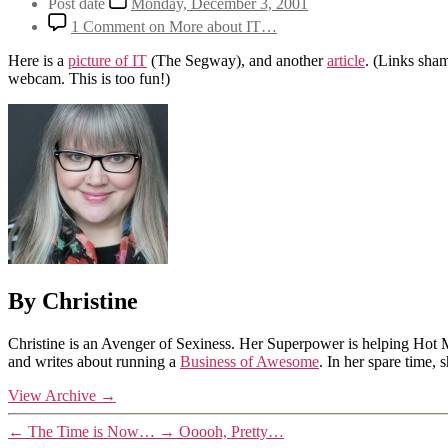
Post date
Monday, December 3, 2001
1 Comment
on More about IT…
Here is a
picture of IT
(The Segway), and another
article
. (Links sha
webcam. This is too fun!)
By Christine
Christine is an Avenger of Sexiness. Her Superpower is helping Hot 
and writes about running a
Business of Awesome
. In her spare time,
View Archive
→
←
The Time is Now…
→
Ooooh, Pretty…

[Task prompt] Check each line of the records for the word "about" and extract those that contain it.

[Answer section]
on More about IT…
and writes about running a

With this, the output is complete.